Those days of avoiding tickets with a cheap Pep Boys license plate reflector may be numbered. A group of researchers in China has reportedly developed a new type of vehicle-recognition technology that could make avoiding speed cameras all but impossible. Instead of identifying cars based on their license plates, the new cameras could tell cars apart by the minute individual differences between them—such as scratches, paint imperfections, or other distinct qualities.
The system, according to the Daily Mail, was developed by a team from China's Peking University, and uses artificial intelligence to sort through those minute imperfections between vehicles and determine distinguishing traits. The researchers even have a menacing name for this Orwellian surveillance technology: They call it a "repression network."
That "repression network," according to researchers, works by using artificial intelligence to analyze the images that are captured by cameras; it pulls the pictures apart and separates the features it spots into dual categories, which the creators of the project describe as "coarse attributes and details."

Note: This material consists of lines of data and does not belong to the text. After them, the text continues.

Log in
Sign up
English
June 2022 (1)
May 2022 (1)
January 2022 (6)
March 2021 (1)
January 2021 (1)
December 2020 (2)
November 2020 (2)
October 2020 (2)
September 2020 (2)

"We want the deep network to generate two independent sub-features from two different levels," the researchers reportedly wrote in their paper on the new system. "Each sub-feature can embed more discriminative information for that level and can be better used to perform precise retrieval tasks."
The wording may be a little obtuse, but the end result is brow-raising enough to cut through the awkward English: This "repression network" could be used to identify vehicles based on footage from surveillance cameras, reportedly even at high speeds. Or, even more worrying, it could be used to identify humans instead of cars—making it easier than ever for governments or other actors to track people without their knowledge.
Luckily for speeders and ACLU members alike, this technology is still in the early stages. According to the Daily Mail, this "repression network" remains a ways away from being ready for deployment, and there are no plans to use it in the real world. Yet.